— Study material —
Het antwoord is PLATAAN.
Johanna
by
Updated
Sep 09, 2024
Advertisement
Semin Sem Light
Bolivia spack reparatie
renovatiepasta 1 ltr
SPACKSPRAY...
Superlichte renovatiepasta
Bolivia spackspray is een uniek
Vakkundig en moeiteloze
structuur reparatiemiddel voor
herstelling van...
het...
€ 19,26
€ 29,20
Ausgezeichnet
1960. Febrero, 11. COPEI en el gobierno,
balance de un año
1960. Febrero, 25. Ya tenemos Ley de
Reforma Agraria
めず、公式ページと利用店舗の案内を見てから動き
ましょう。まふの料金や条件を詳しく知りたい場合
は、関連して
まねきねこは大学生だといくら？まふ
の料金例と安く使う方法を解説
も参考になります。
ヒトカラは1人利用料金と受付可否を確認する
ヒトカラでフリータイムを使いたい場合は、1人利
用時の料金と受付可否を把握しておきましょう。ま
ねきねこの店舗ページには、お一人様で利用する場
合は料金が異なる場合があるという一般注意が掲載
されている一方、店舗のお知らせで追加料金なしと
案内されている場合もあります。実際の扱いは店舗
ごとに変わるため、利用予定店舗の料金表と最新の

— The task —
Return, exactly as written, only those lines that run from the one with "Bolivia spack reparatie" to the last line of the data, both of those lines included.

— Solution to the exercise —
Bolivia spack reparatie
renovatiepasta 1 ltr
SPACKSPRAY...
Superlichte renovatiepasta
Bolivia spackspray is een uniek
Vakkundig en moeiteloze
structuur reparatiemiddel voor
herstelling van...
het...
€ 19,26
€ 29,20
Ausgezeichnet
1960. Febrero, 11. COPEI en el gobierno,
balance de un año
1960. Febrero, 25. Ya tenemos Ley de
Reforma Agraria
めず、公式ページと利用店舗の案内を見てから動き
ましょう。まふの料金や条件を詳しく知りたい場合
は、関連して
まねきねこは大学生だといくら？まふ
の料金例と安く使う方法を解説
も参考になります。
ヒトカラは1人利用料金と受付可否を確認する
ヒトカラでフリータイムを使いたい場合は、1人利
用時の料金と受付可否を把握しておきましょう。ま
ねきねこの店舗ページには、お一人様で利用する場
合は料金が異なる場合があるという一般注意が掲載
されている一方、店舗のお知らせで追加料金なしと
案内されている場合もあります。実際の扱いは店舗
ごとに変わるため、利用予定店舗の料金表と最新の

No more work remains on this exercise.